What is Stakeholder Mapping?
Stakeholder Mapping is simultaneously a process and a tool for categorizing Stakeholders, identifying their relationships and the dependencies between them, and linking them into groups (e.g., with a similar power of influence). It allows us to determine what interests each group represents, their role in the organization, and their goals and expectations.
An important advantage of mapping is the ability to capture power relationships and their consequences in terms of accelerating or slowing down the development of a company.
The Stakeholder Map also helps to organize goals and methods. It is a very helpful tool, used in:
- Analysis of conditions, company dependencies
- Creation of strategy
- Discussion of choices.
We can distinguish four stages of the Mapping process:
- Identification stage: of people, institutions, and organizations
- Categorization stage: analysis of relations, interests, roles, positions, and resources of individual Stakeholders
- Mapping stage: visualization of relations and problems
- Prioritization stage: hierarchizing Stakeholders, their importance, role, issues, and goals.
The essence and most important issue in the Mapping process is the availability of information about Stakeholders and awareness of their goals and capabilities. The criteria adopted in the analysis process that establish the hierarchy and "reveal" relationships and dependencies are no less important.
It is worth remembering that a change in criteria will involve a change in the importance of a given Stakeholder to the company.
How to create a Stakeholder Map?
As we mentioned above, the Stakeholder Map is created based on a list of Stakeholders, which is never a complete list. Each time, because of the specific goal, it will look slightly different.
Changing objectives, corporate strategies (internal changes), and market, political, macro, and micro-economic changes (external changes) can significantly modify it.
With an up-to-date list of Stakeholders, we can proceed to the stage of categorizing them, following specific criteria (e.g., power, interest). Having Stakeholders sorted by specific criteria and according to their importance in a given group, we can move on to creating communication strategies for each group.
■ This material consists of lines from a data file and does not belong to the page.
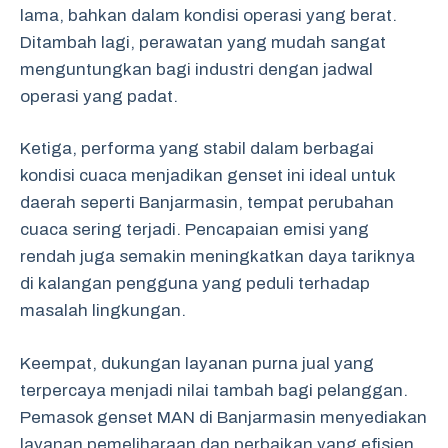
lama, bahkan dalam kondisi operasi yang berat.
Ditambah lagi, perawatan yang mudah sangat
menguntungkan bagi industri dengan jadwal
operasi yang padat.
Ketiga, performa yang stabil dalam berbagai
kondisi cuaca menjadikan genset ini ideal untuk
daerah seperti Banjarmasin, tempat perubahan
cuaca sering terjadi. Pencapaian emisi yang
rendah juga semakin meningkatkan daya tariknya
di kalangan pengguna yang peduli terhadap
masalah lingkungan.
Keempat, dukungan layanan purna jual yang
terpercaya menjadi nilai tambah bagi pelanggan.
Pemasok genset MAN di Banjarmasin menyediakan
layanan pemeliharaan dan perbaikan yang efisien,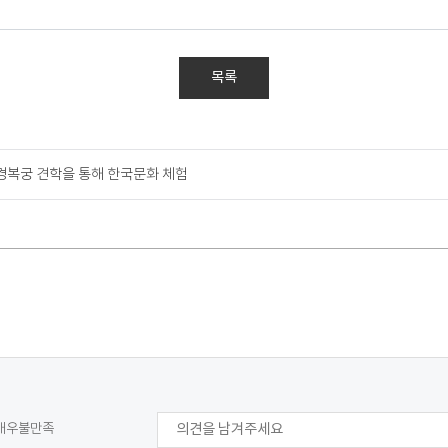
목록
경복궁 견학을 통해 한국문화 체험
매우불만족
Appropriate communication helps to increase Stakeholder engagement. Within the communication strategy, it is possible not only to develop the language of communication but also to differentiate Stakeholders by the criterion of accessibility and detail of the information provided to them.
Stakeholder Maps come in many variants. Hence, creating the Map based on relevant templates that fit the short-term goals is best.
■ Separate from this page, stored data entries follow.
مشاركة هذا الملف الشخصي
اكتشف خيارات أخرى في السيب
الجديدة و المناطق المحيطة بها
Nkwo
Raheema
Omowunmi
The most popular variant is a matrix, in which Stakeholders are placed in one of four fields, determined by the intensity of a trait – influence and interest.
FAQ Stakeholder Map – Key Questions
When creating a Map, we should pay particular attention to the following questions and find the most detailed answers for them:
- Who has the most influence on the company or the project?
- On whom does the company or the project have the most significant impact?
- What resources, power, interest, and influence do the various Stakeholders have?
- What is the role of each Stakeholder?
- Which Stakeholder is the most emotionally involved?
- What motivates individual Stakeholders?